(Raw data Opens)

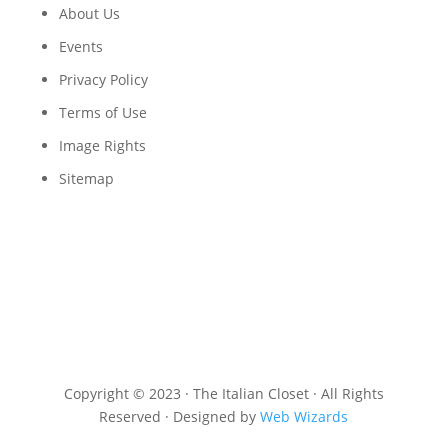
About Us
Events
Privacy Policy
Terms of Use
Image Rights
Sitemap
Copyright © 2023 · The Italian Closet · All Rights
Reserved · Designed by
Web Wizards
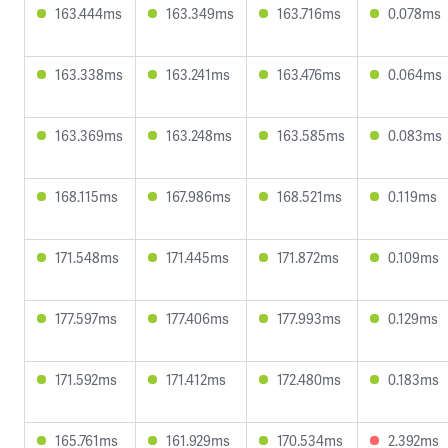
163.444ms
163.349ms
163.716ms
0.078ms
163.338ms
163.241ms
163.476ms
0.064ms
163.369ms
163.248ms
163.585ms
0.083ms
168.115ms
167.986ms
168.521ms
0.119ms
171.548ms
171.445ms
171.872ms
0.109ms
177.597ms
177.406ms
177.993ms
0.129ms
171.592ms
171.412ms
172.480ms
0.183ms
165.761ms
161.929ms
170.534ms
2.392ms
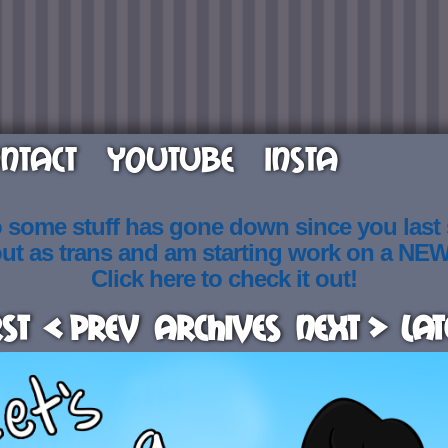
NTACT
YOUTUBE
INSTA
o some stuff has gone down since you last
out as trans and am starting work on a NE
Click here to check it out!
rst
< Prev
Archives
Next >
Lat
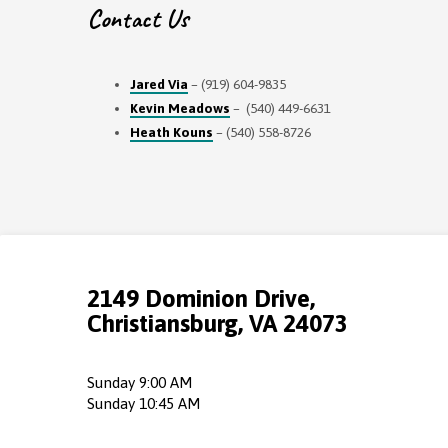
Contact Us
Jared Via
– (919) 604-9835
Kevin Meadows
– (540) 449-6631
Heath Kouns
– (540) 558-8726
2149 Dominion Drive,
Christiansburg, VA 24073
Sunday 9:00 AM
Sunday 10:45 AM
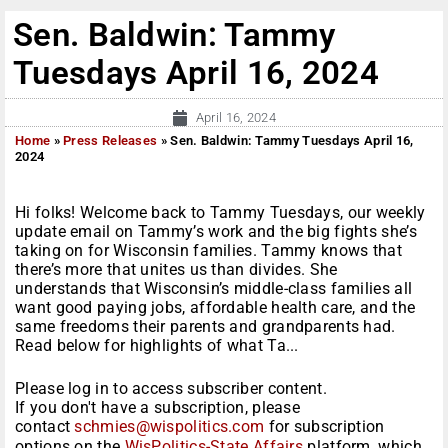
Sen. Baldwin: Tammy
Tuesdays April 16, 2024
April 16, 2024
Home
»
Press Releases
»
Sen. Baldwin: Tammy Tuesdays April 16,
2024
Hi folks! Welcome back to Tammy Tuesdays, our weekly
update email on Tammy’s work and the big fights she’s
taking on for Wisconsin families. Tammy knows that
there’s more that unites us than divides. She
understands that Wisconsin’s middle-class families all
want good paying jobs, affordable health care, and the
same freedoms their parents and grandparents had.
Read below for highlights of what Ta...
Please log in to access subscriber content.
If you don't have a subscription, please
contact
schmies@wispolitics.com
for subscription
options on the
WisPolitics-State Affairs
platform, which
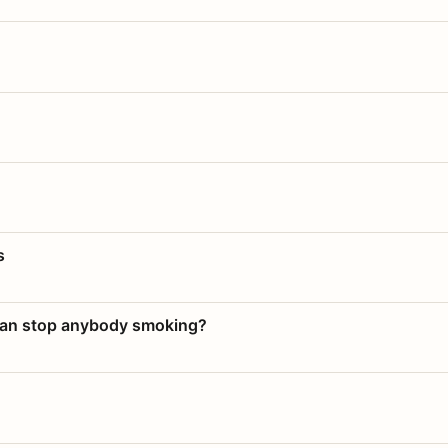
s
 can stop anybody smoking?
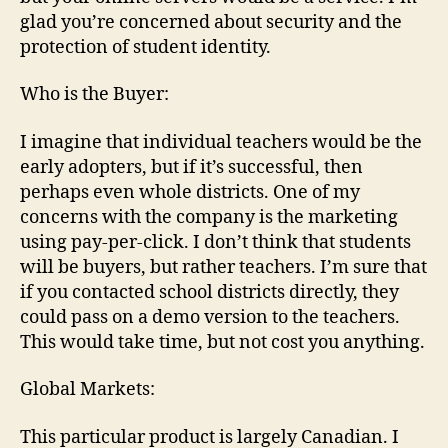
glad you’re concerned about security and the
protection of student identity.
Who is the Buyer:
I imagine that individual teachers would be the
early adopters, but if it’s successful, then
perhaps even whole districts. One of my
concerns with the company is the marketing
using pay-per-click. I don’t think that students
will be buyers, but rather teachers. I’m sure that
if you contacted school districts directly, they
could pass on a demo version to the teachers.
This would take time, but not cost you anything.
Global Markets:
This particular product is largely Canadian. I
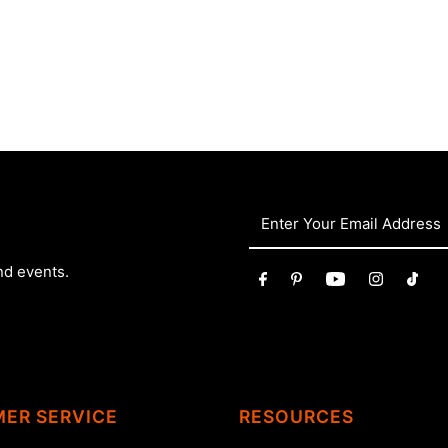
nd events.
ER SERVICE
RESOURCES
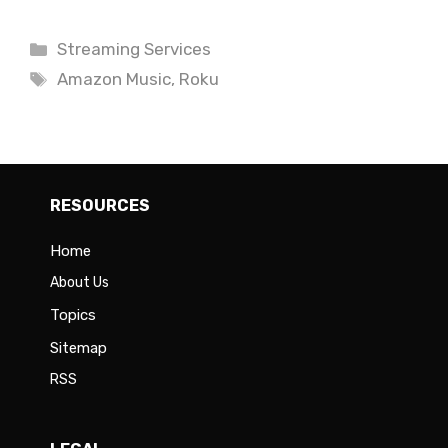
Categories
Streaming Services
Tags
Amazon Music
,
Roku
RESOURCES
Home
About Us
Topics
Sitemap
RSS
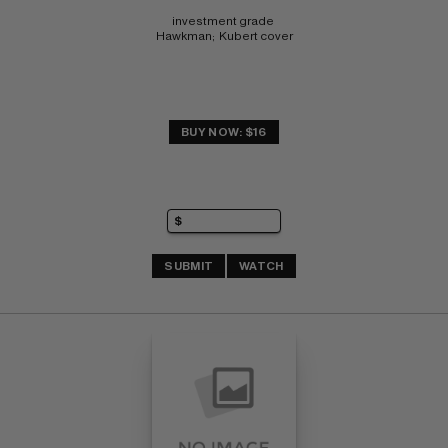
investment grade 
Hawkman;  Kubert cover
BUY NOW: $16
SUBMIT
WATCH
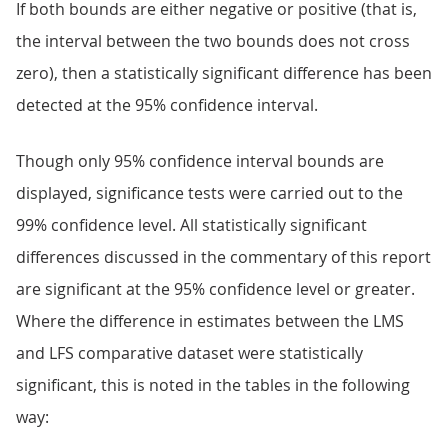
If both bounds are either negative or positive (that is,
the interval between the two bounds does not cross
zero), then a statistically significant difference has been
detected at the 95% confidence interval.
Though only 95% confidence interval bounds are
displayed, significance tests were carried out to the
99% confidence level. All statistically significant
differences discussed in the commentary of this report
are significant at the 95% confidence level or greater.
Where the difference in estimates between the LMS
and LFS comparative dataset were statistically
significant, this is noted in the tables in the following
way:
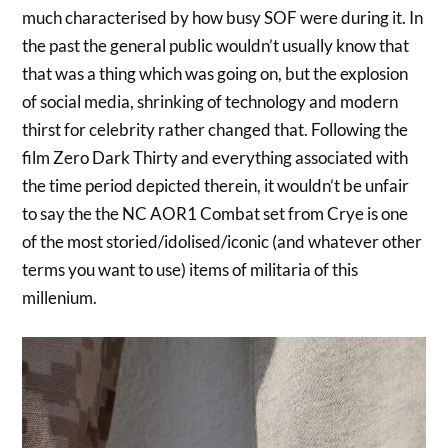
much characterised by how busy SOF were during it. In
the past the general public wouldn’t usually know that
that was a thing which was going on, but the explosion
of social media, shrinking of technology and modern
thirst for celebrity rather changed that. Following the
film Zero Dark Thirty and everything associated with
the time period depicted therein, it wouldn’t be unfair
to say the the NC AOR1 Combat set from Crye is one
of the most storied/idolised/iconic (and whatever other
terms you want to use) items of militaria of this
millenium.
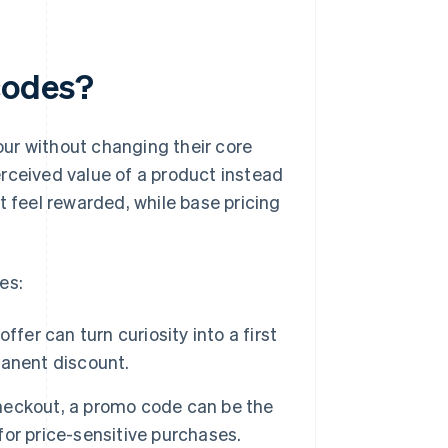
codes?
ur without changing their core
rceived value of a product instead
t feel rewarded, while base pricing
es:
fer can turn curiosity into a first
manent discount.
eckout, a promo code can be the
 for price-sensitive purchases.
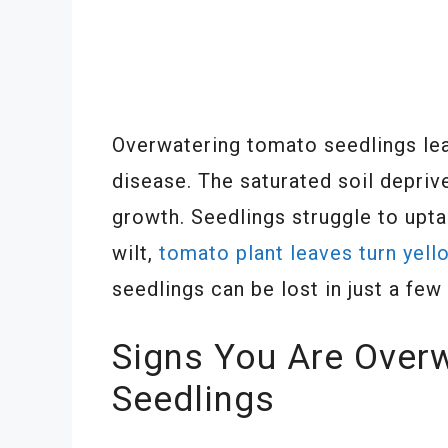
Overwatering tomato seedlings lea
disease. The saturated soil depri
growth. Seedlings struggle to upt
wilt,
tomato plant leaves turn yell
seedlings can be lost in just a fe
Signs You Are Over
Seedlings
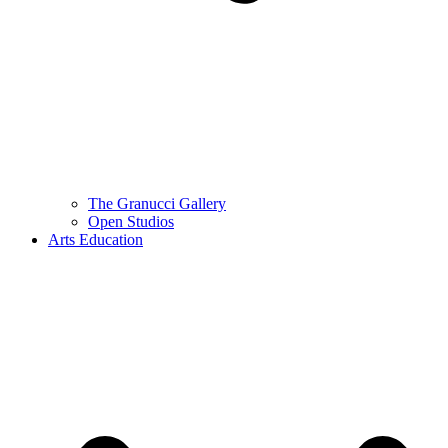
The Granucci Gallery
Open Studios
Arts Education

(Raw data Closes)

Work task >>
Copy every line from the data that includes the string "Wisconsin".

Answer to this problem >>
taking on for Wisconsin families. Tammy knows that
understands that Wisconsin’s middle-class families all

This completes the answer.